**Exercise details:** Could you please repeat the entries below word for word, with the images left out?

**Given records:**
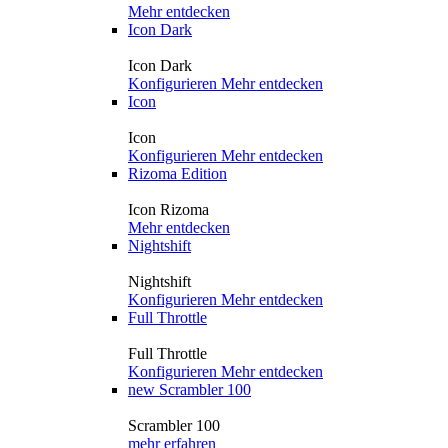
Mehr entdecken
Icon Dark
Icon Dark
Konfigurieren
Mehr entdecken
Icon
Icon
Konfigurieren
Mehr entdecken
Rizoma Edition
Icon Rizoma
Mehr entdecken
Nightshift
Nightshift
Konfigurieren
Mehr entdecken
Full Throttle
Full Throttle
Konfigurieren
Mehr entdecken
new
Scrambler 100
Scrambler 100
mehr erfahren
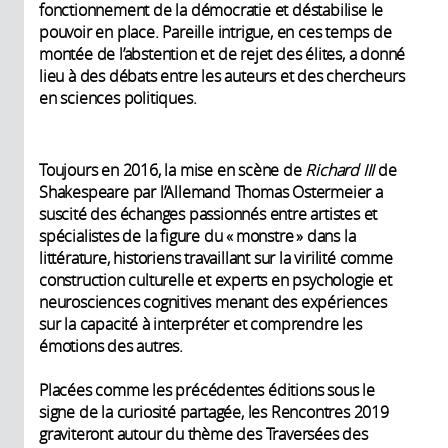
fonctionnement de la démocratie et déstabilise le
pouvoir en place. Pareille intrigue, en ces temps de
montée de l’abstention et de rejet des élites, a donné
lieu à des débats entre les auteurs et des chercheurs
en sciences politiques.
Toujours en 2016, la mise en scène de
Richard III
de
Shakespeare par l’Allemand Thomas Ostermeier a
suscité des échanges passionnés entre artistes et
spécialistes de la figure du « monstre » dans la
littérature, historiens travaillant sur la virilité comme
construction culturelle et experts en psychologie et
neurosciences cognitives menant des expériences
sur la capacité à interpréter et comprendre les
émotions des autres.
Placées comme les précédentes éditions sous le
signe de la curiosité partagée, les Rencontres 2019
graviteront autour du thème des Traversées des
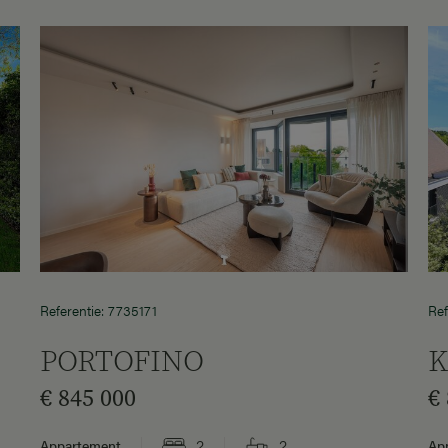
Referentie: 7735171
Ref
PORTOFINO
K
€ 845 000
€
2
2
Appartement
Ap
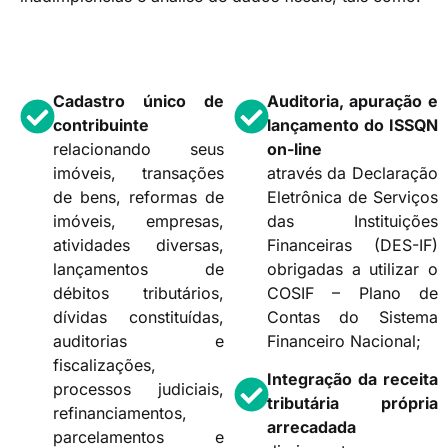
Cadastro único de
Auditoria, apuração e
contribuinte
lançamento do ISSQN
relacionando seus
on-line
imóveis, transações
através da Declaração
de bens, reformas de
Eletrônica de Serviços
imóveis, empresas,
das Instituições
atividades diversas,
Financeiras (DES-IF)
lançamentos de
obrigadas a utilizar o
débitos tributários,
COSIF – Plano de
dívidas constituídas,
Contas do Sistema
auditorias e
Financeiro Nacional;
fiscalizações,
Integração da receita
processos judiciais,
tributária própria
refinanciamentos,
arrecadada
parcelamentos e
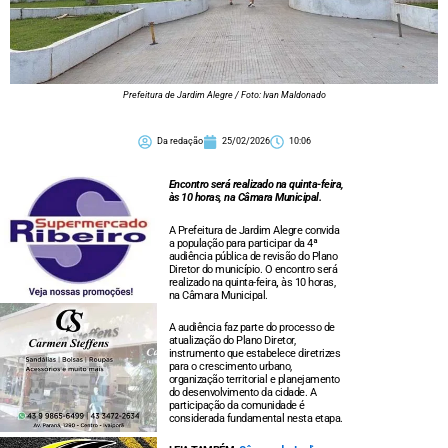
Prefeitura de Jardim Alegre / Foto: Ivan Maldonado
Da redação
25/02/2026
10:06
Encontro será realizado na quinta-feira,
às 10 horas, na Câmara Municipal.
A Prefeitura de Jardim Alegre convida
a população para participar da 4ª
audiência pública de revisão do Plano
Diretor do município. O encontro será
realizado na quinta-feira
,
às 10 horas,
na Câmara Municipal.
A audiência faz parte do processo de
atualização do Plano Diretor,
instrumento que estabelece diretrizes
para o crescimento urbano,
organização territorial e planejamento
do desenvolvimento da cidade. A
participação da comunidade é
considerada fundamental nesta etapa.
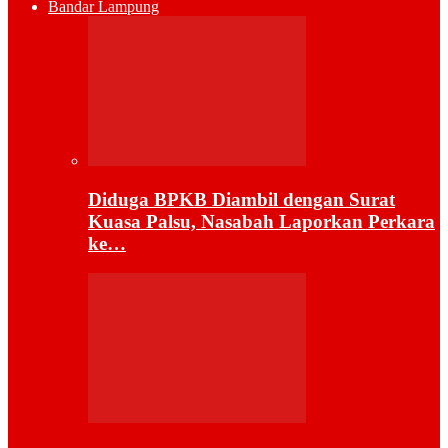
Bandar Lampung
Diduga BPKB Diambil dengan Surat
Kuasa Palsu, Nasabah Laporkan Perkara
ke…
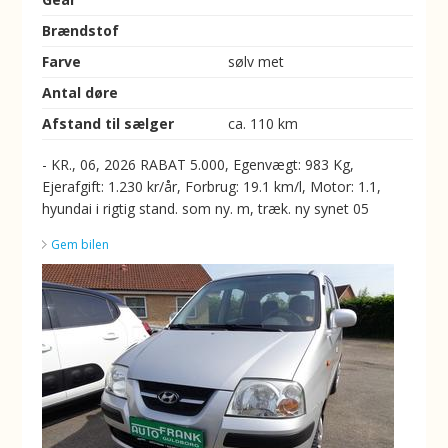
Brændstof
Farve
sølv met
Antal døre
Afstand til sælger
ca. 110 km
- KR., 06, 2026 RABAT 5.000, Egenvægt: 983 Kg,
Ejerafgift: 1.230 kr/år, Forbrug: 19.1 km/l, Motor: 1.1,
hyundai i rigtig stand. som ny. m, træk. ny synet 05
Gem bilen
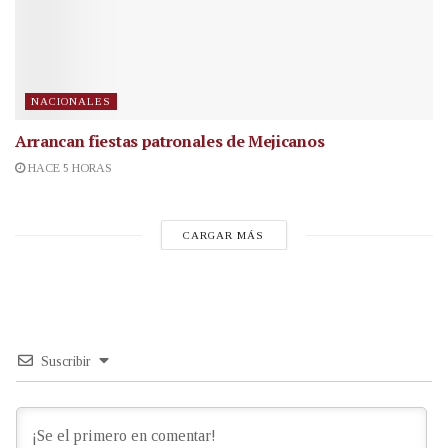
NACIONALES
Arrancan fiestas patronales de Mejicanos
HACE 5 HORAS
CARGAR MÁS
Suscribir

**Solution for this exercise:**
Mehr entdecken
Icon Dark
Icon Dark
Konfigurieren
Mehr entdecken
Icon
Icon
Konfigurieren
Mehr entdecken
Rizoma Edition
Icon Rizoma
Mehr entdecken
Nightshift
Nightshift
Konfigurieren
Mehr entdecken
Full Throttle
Full Throttle
Konfigurieren
Mehr entdecken
new
Scrambler 100
Scrambler 100
mehr erfahren
fonctionnement de la démocratie et déstabilise le
pouvoir en place. Pareille intrigue, en ces temps de
montée de l’abstention et de rejet des élites, a donné
lieu à des débats entre les auteurs et des chercheurs
en sciences politiques.
Toujours en 2016, la mise en scène de
Richard III
de
Shakespeare par l’Allemand Thomas Ostermeier a
suscité des échanges passionnés entre artistes et
spécialistes de la figure du « monstre » dans la
littérature, historiens travaillant sur la virilité comme
construction culturelle et experts en psychologie et
neurosciences cognitives menant des expériences
sur la capacité à interpréter et comprendre les
émotions des autres.
Placées comme les précédentes éditions sous le
signe de la curiosité partagée, les Rencontres 2019
graviteront autour du thème des Traversées des
Referentie: 7735171
Ref
PORTOFINO
K
€ 845 000
€
2
2
Appartement
Ap
Cadastro único de
Auditoria, apuração e
contribuinte
lançamento do ISSQN
relacionando seus
on-line
imóveis, transações
através da Declaração
de bens, reformas de
Eletrônica de Serviços
imóveis, empresas,
das Instituições
atividades diversas,
Financeiras (DES-IF)
lançamentos de
obrigadas a utilizar o
débitos tributários,
COSIF – Plano de
dívidas constituídas,
Contas do Sistema
auditorias e
Financeiro Nacional;
fiscalizações,
Integração da receita
processos judiciais,
tributária própria
refinanciamentos,
arrecadada
parcelamentos e
Prefeitura de Jardim Alegre / Foto: Ivan Maldonado
Da redação
25/02/2026
10:06
Encontro será realizado na quinta-feira,
às 10 horas, na Câmara Municipal.
A Prefeitura de Jardim Alegre convida
a população para participar da 4ª
audiência pública de revisão do Plano
Diretor do município. O encontro será
realizado na quinta-feira
,
às 10 horas,
na Câmara Municipal.
A audiência faz parte do processo de
atualização do Plano Diretor,
instrumento que estabelece diretrizes
para o crescimento urbano,
organização territorial e planejamento
do desenvolvimento da cidade. A
participação da comunidade é
considerada fundamental nesta etapa.
Bandar Lampung
Diduga BPKB Diambil dengan Surat
Kuasa Palsu, Nasabah Laporkan Perkara
ke…
Brændstof
Farve
sølv met
Antal døre
Afstand til sælger
ca. 110 km
- KR., 06, 2026 RABAT 5.000, Egenvægt: 983 Kg,
Ejerafgift: 1.230 kr/år, Forbrug: 19.1 km/l, Motor: 1.1,
hyundai i rigtig stand. som ny. m, træk. ny synet 05
Gem bilen
NACIONALES
Arrancan fiestas patronales de Mejicanos
HACE 5 HORAS
CARGAR MÁS
Suscribir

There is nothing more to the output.